Flying probe testing — also called probe-bed testing — is a critical step in electronic manufacturing. Its purpose is to verify that the components, traces, and interconnects on a PCB are healthy, and to surface defects such as bad connections, shorts, and opens.
Principle
A probe-bed instrument moves a set of probes into contact with traces and impedance elements on the board to check electrical continuity between points. Testing typically includes DC resistance, AC resistance, capacitance, inductance, and other component-specific measurements.
Method
The board must be firmly fixtured. Operators choose appropriate tooling, methods, and sequence, then bring probes into contact with each defined test point in the specified order, recording measurements as they go. Pass/fail is judged against the test program.
Application
Flying probe testing is run at multiple stages — pre-production QC, in-process QC, and post-production QC. It is one of the most widely used electrical-test methods in the industry.
Image: electrical test
Sihui Fuji QC procedure
- Equipment accuracy check — operators verify probe-bed accuracy before each shift.

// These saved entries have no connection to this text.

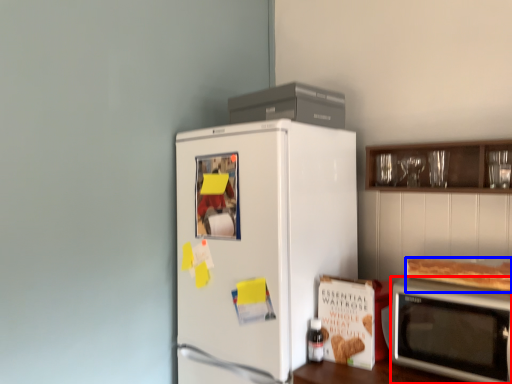 Question: Among these objects, which one is farthest to the camera, microwave oven (highlighted by a red box) or food (highlighted by a blue box)?

Choices:
 (A) microwave oven
 (B) food

Answer: (B) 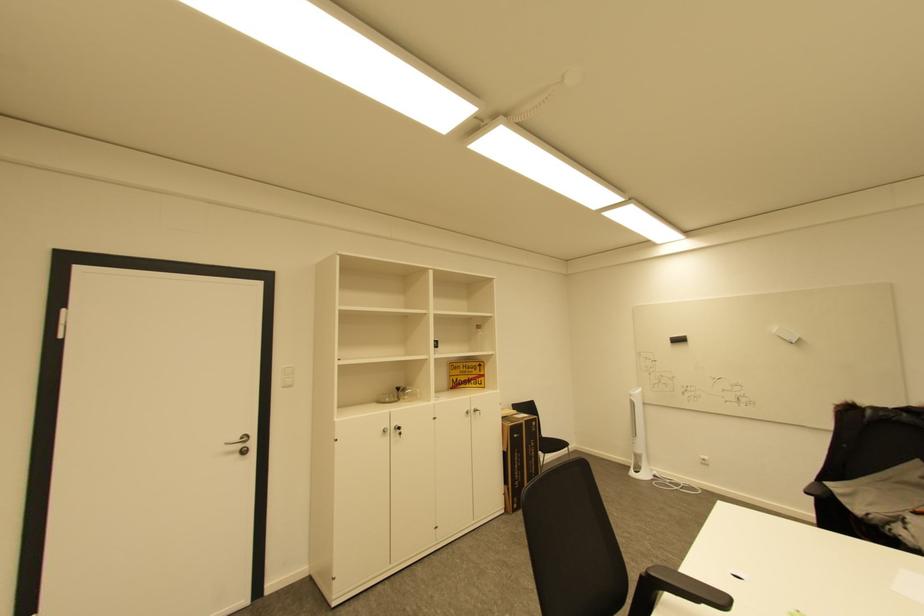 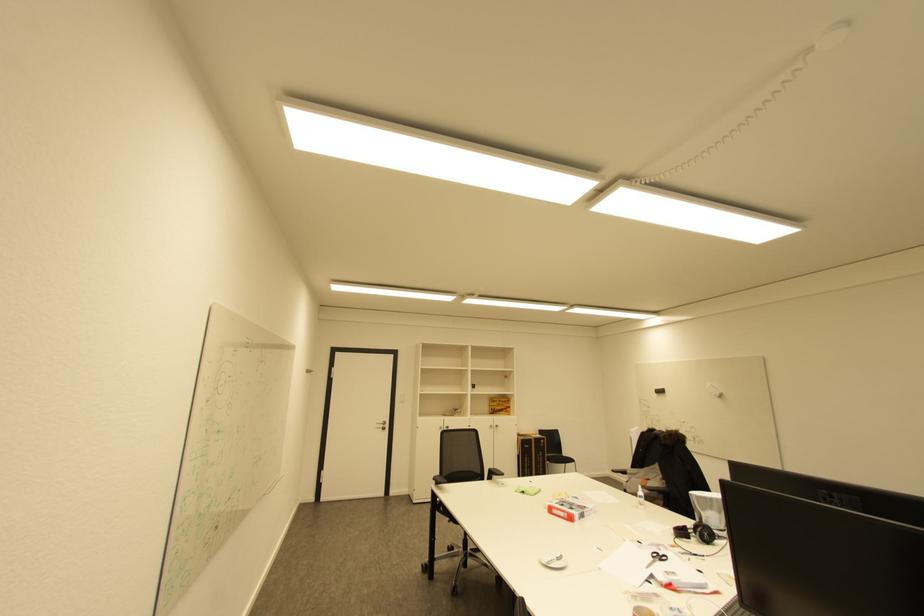 What movement of the cameraman would produce the second image?

The cameraman walked toward right, backward.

- Strict test standards — IPC standards drive the test specs for continuity, shorts, opens, etc.
- Test-result logging — every defect is recorded, classified, and analyzed.
- Process feedback — results feed back into process tuning so defect categories are addressed at the source.
E-test is a final pre-ship gate. Strict electrical-performance testing on the substrate ensures shipped product is good and customer-trouble-free.
Flying probe is essential to electronics manufacturing — it catches defects in time and prevents downstream losses. As manufacturing technology advances, the method continues to improve, supporting industry-wide innovation.